Nous nous sommes mises à table, ma cousine n’a pas mangé, ses doubles émotions de crainte et de joie lui avaient fermé l’estomac, en revanche, comme le mien battait le rappel depuis longtemps, je me suis montrée fort belle fourchette en faisant honneur aux sauces fines de la cuisinière et même fort belle cuiller en savourant jusqu’à trois reprises une crème aux fruits absolument délicieuse.

Mercredi, 2 Octobre au matin.

L’enterrement du général Faidherbe a été une imposante cérémonie que je suis bien aise d’avoir vue. Dans ce diable de Paris, il y a toujours de l’imprévu dont les étrangers profitent. L’affluence était énorme sur tout le passage du cortège, c’est à grand’peine que les agents chargés d’assurer le service d’ordre parvenaient à faire faire place; chacun se huche comme il peut; on loue une petite table pour monter dessus deux francs, un barreau d’échelle cinquante centimes.

A midi précis, une batterie placée sur le quai d’Orsay a tiré plusieurs salves et le cortège s’est mis en marche.

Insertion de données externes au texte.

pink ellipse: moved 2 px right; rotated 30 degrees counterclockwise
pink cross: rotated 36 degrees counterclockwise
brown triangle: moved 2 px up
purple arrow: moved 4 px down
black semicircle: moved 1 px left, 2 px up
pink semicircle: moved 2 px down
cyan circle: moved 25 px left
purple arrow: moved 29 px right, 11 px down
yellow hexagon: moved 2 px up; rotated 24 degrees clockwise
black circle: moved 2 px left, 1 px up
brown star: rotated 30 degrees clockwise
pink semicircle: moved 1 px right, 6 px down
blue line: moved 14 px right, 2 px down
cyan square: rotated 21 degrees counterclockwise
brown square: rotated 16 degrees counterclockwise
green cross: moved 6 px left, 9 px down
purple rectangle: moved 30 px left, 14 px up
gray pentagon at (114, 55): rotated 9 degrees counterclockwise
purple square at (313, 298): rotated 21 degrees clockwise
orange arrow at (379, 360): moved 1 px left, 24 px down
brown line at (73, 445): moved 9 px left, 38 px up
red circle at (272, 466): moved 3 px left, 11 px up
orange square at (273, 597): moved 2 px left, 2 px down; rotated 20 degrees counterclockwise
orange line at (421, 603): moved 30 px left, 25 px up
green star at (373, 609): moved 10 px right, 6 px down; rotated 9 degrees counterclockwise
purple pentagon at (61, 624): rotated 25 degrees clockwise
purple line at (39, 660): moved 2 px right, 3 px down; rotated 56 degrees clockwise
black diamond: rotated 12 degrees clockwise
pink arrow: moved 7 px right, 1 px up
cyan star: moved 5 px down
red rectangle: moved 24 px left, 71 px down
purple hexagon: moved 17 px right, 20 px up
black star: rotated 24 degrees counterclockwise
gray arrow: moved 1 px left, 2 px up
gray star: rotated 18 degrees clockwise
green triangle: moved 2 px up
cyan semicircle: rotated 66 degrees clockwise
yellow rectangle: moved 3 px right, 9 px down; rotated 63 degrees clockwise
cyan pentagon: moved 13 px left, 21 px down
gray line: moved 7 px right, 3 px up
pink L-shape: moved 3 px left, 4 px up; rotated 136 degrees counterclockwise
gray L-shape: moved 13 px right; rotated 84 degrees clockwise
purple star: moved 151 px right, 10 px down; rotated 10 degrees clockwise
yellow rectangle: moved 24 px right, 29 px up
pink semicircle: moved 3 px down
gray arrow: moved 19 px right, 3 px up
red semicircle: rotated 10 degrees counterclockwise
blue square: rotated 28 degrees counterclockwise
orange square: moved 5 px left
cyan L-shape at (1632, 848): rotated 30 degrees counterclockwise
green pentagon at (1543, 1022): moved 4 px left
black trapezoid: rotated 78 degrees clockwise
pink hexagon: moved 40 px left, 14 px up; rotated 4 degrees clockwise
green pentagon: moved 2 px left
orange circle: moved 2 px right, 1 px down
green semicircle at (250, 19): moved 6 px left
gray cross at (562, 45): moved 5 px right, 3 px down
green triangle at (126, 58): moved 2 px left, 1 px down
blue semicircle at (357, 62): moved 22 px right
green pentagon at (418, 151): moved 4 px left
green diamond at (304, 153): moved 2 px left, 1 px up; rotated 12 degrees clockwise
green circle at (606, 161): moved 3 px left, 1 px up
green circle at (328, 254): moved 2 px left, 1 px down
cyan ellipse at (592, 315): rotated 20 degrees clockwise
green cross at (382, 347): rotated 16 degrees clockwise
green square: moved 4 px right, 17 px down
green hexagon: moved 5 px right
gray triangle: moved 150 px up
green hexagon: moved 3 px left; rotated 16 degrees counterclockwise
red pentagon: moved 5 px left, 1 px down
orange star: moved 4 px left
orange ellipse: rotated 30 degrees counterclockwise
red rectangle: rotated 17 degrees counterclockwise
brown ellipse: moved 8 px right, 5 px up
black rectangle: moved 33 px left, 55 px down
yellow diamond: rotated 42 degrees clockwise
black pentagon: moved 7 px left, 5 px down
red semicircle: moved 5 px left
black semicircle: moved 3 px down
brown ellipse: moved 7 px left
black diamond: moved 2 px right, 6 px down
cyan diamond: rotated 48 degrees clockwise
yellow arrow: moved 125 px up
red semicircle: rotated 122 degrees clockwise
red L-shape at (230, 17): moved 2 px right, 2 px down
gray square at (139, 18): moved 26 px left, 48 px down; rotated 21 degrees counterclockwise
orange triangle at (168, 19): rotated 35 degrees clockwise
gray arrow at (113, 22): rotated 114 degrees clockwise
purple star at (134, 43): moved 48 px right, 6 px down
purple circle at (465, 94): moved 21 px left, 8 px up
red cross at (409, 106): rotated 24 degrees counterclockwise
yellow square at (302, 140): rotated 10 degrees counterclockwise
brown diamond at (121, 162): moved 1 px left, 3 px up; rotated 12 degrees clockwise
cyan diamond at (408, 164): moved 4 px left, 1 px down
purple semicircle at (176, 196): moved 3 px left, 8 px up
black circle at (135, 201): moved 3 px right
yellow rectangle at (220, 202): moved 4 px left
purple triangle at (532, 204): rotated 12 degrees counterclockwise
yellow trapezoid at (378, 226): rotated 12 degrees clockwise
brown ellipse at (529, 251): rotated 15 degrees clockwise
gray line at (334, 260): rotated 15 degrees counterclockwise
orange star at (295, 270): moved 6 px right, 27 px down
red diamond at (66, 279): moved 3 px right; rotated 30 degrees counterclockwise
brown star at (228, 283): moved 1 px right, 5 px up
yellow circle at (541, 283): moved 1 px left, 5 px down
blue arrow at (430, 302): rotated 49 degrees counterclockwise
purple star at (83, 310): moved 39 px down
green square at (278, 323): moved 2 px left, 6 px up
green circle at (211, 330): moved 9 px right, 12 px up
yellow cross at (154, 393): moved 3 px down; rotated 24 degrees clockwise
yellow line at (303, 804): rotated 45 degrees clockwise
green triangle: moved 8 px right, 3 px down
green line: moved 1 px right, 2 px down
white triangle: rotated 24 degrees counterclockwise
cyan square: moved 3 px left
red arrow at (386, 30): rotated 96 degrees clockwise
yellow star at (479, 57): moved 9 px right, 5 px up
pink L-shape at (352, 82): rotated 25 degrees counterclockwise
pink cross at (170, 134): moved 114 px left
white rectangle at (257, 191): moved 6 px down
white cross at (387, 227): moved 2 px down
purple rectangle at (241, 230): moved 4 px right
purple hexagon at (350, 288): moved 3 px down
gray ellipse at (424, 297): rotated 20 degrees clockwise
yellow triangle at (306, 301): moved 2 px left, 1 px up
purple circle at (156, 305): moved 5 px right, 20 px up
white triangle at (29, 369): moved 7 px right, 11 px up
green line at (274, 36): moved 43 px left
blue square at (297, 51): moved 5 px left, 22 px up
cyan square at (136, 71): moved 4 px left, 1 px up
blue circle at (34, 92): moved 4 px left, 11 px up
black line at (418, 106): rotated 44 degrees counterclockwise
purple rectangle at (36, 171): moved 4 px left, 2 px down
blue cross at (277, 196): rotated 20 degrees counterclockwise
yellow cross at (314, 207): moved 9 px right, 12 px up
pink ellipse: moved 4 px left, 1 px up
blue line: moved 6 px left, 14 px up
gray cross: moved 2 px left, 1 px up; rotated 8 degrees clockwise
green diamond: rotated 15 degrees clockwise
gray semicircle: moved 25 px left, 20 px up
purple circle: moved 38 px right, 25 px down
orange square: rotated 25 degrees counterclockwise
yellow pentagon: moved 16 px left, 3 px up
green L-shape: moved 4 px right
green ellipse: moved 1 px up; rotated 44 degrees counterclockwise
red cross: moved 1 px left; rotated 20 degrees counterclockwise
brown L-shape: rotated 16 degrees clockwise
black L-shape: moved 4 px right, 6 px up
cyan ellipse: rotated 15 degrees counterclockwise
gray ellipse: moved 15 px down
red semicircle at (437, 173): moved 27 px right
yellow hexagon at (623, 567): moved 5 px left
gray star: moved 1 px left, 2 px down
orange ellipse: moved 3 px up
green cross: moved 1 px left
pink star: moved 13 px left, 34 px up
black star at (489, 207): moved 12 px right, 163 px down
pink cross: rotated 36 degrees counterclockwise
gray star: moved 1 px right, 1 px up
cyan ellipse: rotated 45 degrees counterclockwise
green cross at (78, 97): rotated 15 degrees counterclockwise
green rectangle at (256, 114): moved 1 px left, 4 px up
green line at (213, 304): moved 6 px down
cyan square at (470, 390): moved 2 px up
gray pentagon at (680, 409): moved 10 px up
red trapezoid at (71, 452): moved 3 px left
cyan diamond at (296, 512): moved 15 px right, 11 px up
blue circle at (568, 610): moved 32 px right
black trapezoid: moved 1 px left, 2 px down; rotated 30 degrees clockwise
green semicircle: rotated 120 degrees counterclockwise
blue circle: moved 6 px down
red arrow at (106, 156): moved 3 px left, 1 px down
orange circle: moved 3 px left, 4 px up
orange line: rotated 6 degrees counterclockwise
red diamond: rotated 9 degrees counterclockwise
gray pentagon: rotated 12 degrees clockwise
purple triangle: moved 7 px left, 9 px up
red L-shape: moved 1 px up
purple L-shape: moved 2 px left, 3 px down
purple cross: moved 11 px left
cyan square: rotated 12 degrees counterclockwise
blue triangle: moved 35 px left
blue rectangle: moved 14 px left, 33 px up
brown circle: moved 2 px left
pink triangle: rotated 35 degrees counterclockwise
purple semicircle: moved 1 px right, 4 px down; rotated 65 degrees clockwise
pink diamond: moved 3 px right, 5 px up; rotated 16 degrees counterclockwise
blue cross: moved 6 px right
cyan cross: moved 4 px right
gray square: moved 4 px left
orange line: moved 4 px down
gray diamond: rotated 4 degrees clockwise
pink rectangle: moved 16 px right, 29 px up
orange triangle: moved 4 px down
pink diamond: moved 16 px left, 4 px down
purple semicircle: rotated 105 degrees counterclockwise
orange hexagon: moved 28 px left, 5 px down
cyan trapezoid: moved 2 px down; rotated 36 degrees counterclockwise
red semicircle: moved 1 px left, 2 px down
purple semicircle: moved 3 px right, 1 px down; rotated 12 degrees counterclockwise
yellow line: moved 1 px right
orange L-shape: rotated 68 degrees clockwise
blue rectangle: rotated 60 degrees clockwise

En tête le 23e de ligne, le 1er régiment du génie et les Sénégalais de l’Esplanade des Invalides portaient une couronne de lauriers, immédiatement après les troupes, venait le char funèbre attelé de quatre chevaux tenus en mains par des piqueurs; aux quatre coins du corbillard, des faisceaux de drapeaux; la bière était recouverte par un drapeau tricolore. Les cordons du poêle étaient tenus par MM. de Freycinet, ministre de la Guerre, l’amiral Duperré, M. Testelin, sénateur du Nord, les généraux Lecointe, Bressonnet et M. Barbier de Meynard, membre de l’Institut.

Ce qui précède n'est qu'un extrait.